Ellison's office took the lead in the successful prosecutions of former officers Derek Chauvin and Kimberly Potter in 2021. While those were high-profile Twin Cities cases, most of the AG's criminal caseload is in smaller communities.

For example, the AG's criminal division handled the prosecution of Lois Riess, the Blooming Prairie woman who killed her husband and then fled to Florida, where she killed a woman and stole her identity.

On Sept. 19, the AG's criminal division won three attempted murder convictions in Freeborn County against Devin Weiland, who was charged with shooting Albert Lea police officer Kody Needham and two others in 2020.

"We've got to try to prevent crime, but we've got to hold people accountable after it happens and that does require some resources," Ellison told reporters while making a pitch in May to boost his budget.

His request for funding was lost in the shuffle because House Democrats and Senate Republicans deadlocked on most major spending measures, including the public safety bill. Schultz has pledged that, if elected, he will shift resources from the civil side to the criminal side rather than pressing lawmakers for more money.

Tight contest

In the most recent KARE/MPR/Star Tribune Minnesota Poll, taken Sept. 12 to 14, Ellison led Schultz by just one and a half points, which is less than the margin of error.

Schultz is a corporate lawyer who most recently served as counsel for Varde Partners, Inc., a global financial investment firm.
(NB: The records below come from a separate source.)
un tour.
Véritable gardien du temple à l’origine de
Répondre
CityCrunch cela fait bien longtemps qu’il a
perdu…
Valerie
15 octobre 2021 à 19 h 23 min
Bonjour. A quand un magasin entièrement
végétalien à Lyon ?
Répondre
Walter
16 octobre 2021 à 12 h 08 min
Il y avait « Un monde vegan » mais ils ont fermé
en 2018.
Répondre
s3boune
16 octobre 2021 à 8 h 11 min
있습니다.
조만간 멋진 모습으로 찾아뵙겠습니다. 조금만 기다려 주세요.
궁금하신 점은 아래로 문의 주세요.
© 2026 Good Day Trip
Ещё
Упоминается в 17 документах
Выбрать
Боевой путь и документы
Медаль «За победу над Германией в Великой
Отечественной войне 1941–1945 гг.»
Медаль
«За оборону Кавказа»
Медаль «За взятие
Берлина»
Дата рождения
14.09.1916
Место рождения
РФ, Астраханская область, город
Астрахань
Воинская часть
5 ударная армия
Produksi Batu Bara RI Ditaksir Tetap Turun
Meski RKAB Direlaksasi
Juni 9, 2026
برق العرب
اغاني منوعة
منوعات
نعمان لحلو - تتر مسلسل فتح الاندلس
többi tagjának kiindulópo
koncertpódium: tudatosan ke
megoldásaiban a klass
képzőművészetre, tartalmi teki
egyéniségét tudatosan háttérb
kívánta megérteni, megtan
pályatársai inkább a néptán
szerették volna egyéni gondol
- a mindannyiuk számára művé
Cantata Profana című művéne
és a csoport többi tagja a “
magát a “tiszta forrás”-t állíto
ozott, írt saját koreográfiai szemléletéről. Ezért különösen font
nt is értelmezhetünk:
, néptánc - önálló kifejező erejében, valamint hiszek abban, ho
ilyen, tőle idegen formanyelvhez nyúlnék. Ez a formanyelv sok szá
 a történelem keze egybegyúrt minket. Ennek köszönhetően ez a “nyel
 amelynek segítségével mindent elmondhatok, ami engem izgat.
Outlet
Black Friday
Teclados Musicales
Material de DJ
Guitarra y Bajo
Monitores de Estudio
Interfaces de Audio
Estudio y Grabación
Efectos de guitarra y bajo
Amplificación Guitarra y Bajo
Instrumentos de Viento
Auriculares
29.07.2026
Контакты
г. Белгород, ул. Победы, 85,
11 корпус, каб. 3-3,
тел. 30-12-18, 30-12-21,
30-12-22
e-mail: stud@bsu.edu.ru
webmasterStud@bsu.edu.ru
He won the Republican endorsement in May and then defeated Doug Wardlow, the party’s 2018 candidate, in the August GOP primary.  

Ellison was a criminal defense lawyer prior to being elected to the Minnesota Legislature in 2002. In 2006 he was elected to the U.S. House where he served 12 years before being elected as attorney general in 2018.

The battle for the attorney general's office is playing out at a time when Republicans are blaming incumbent Democrats for the crime wave that has struck the Twin Cities and cities across the nation, beginning in the fall of 2019.

Ellison also alienated some Republicans for enforcing Gov. Tim Walz's emergency orders during the worst of the COVID pandemic, including orders for public-facing businesses to stop serving customers indoors.

In the wake of the Feeding Our Future child nutrition fraud scandal, Schultz and other Republicans are faulting Ellison for letting the FBI and U.S. Attorney's Office steer the prosecution of that child nutrition charity.

Ellison says his office worked with the FBI to help build the case and deferred to the U.S. Attorney's Office to handle the prosecution because of that agency's expertise in financial crimes involving federal funds.

The $250 million allegedly diverted and stolen in that case was USDA grant money that was funneled through the Minnesota Dept. of Education. Ellison's staff represents state agencies in civil court, and as such represented MDE when that department was sued by Feeding Our Future for holding up applications for new sites.